Activities are scheduled throughout the week, and patients from all wards can attend groups that are part of their treatment plan or that merely interest them. Thus patients leave the ward to participate in activities and return later—just as persons living in the community leave their homes to participate in various social and vocational activities and return later.
The therapeutic value of leaving the ward is itself notable, fostering autonomy, initiative, and responsibility among patients. Patient identification badges allow staff to determine patients' privilege levels at a glance, thus allowing patients greater independence and reducing the need for direct staff monitoring. Equally important is that patients can spend the entire "work day" engaging in a wide variety of activities designed to improve their level of functioning. The ability to devote an adequate amount of time to rehabilitation and to minimize down time or idle time enhances their prospects of returning successfully to the community. Discharged patients leave with skills and expectations that enable them both to function better and to advocate for themselves.

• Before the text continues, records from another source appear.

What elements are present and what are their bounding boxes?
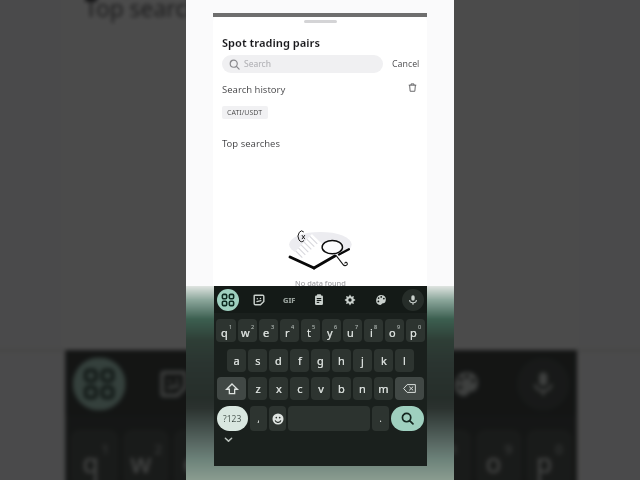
- button[interactable]: q: [216, 319, 236, 342]
- staticText: No data found: [260, 331, 382, 350]
- button[interactable]: v: [311, 377, 330, 400]
- staticText: d: [275, 353, 282, 368]
- button[interactable]: ?123: [217, 406, 248, 431]
- button[interactable]: GIF: [222, 360, 270, 408]
- button[interactable]: Voice input: [517, 358, 570, 410]
- button[interactable]: r: [280, 319, 299, 342]
- staticText: b: [338, 381, 345, 396]
- staticText: r: [236, 444, 248, 480]
- button[interactable]: x: [269, 377, 288, 400]
- button[interactable]: Emoji: [269, 406, 286, 431]
- staticText: n: [359, 381, 366, 396]
- button[interactable]: i: [364, 319, 383, 342]
- button[interactable]: n: [353, 377, 372, 400]
- staticText: 1: [229, 323, 233, 330]
- button[interactable]: g: [311, 349, 330, 372]
- button[interactable]: Cancel: [388, 55, 424, 73]
- staticText: 0: [418, 323, 422, 330]
- staticText: a: [233, 353, 240, 368]
- button[interactable]: w: [123, 430, 169, 480]
- staticText: CATI/USDT: [227, 108, 263, 118]
- button[interactable]: ,: [250, 406, 267, 431]
- button[interactable]: Keyboard toolbar: [217, 289, 239, 311]
- button[interactable]: j: [353, 349, 372, 372]
- button[interactable]: u: [343, 319, 362, 342]
- button[interactable]: Keyboard toolbar: [73, 358, 126, 410]
- button[interactable]: o: [385, 319, 404, 342]
- staticText: No data found: [295, 278, 346, 286]
- button[interactable]: o: [476, 430, 522, 480]
- staticText: GIF: [231, 372, 262, 396]
- button[interactable]: z: [248, 377, 267, 400]
- button[interactable]: GIF: [279, 290, 299, 310]
- staticText: l: [403, 353, 406, 368]
- staticText: .: [379, 413, 382, 424]
- staticText: q: [82, 444, 99, 480]
- button[interactable]: l: [395, 349, 414, 372]
- staticText: 5: [312, 323, 316, 330]
- button[interactable]: p: [406, 319, 425, 342]
- button[interactable]: Stickers: [249, 290, 269, 310]
- button[interactable]: u: [375, 430, 421, 480]
- button[interactable]: q: [70, 430, 118, 480]
- button[interactable]: Clipboard: [294, 360, 342, 408]
- staticText: 0: [555, 439, 565, 456]
- staticText: GIF: [283, 295, 296, 305]
- button[interactable]: Clipboard: [309, 290, 329, 310]
- staticText: Spot trading pairs: [222, 35, 321, 50]
- button[interactable]: s: [248, 349, 267, 372]
- staticText: m: [378, 381, 389, 396]
- button[interactable]: w: [238, 319, 257, 342]
- button[interactable]: i: [426, 430, 471, 480]
- button[interactable]: Themes: [371, 290, 391, 310]
- button[interactable]: Backspace: [395, 377, 424, 400]
- button[interactable]: r: [224, 430, 270, 480]
- button[interactable]: Themes: [442, 360, 490, 408]
- staticText: x: [276, 381, 282, 396]
- staticText: Top searches: [85, 0, 224, 24]
- button[interactable]: Settings: [340, 290, 360, 310]
- button[interactable]: Shift: [217, 377, 246, 400]
- button[interactable]: Search: [222, 55, 383, 73]
- button[interactable]: m: [374, 377, 393, 400]
- staticText: 2: [251, 323, 255, 330]
- staticText: Top searches: [222, 137, 280, 150]
- staticText: i: [440, 444, 447, 480]
- button[interactable]: Stickers: [150, 360, 198, 408]
- staticText: u: [347, 325, 354, 340]
- button[interactable]: a: [227, 349, 246, 372]
- button[interactable]: Settings: [368, 360, 416, 408]
- staticText: 7: [355, 323, 359, 330]
- staticText: 9: [505, 439, 514, 456]
- button[interactable]: e: [259, 319, 278, 342]
- staticText: o: [486, 444, 502, 480]
- button[interactable]: e: [174, 430, 219, 480]
- staticText: t: [289, 444, 298, 480]
- button[interactable]: h: [332, 349, 351, 372]
- button[interactable]: t: [274, 430, 320, 480]
- button[interactable]: t: [301, 319, 320, 342]
- button[interactable]: Search: [391, 406, 424, 431]
- button[interactable]: y: [322, 319, 341, 342]
- button[interactable]: f: [290, 349, 309, 372]
- button[interactable]: b: [332, 377, 351, 400]
- staticText: f: [298, 353, 302, 368]
- button[interactable]: .: [372, 406, 389, 431]
- button[interactable]: Hide keyboard: [220, 431, 236, 447]
- button[interactable]: p: [526, 430, 572, 480]
- staticText: o: [389, 325, 396, 340]
- button[interactable]: Voice input: [402, 289, 424, 311]
- button[interactable]: Clear search history: [405, 80, 419, 94]
- staticText: q: [221, 325, 228, 340]
- button[interactable]: d: [269, 349, 288, 372]
- staticText: p: [536, 444, 553, 480]
- button[interactable]: c: [290, 377, 309, 400]
- staticText: i: [370, 325, 373, 340]
- button[interactable]: CATI/USDT: [222, 106, 268, 119]
- button[interactable]: k: [374, 349, 393, 372]
- staticText: c: [297, 381, 303, 396]
- button[interactable]: y: [325, 430, 370, 480]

Implementing the model did not require a change in the number of staff, but staff roles and functions changed dramatically. Staff members fulfill the traditional duties expected of team members but also have assumed additional roles as group facilitators and coaches to the clients they serve. Patients, for their part, are now members of their treatment team and take a more active role, as informed consumers, in their treatment. Staff and visitors alike have remarked on patients' focus as they move from task to task and their ability to describe what they are doing and what they hope to accomplish.
Although state hospitals are not typically known for their provision of dynamic and active treatment and rehabilitation, this program not only has demonstrated that this approach is possible but also has served as a model for other facilities in the state.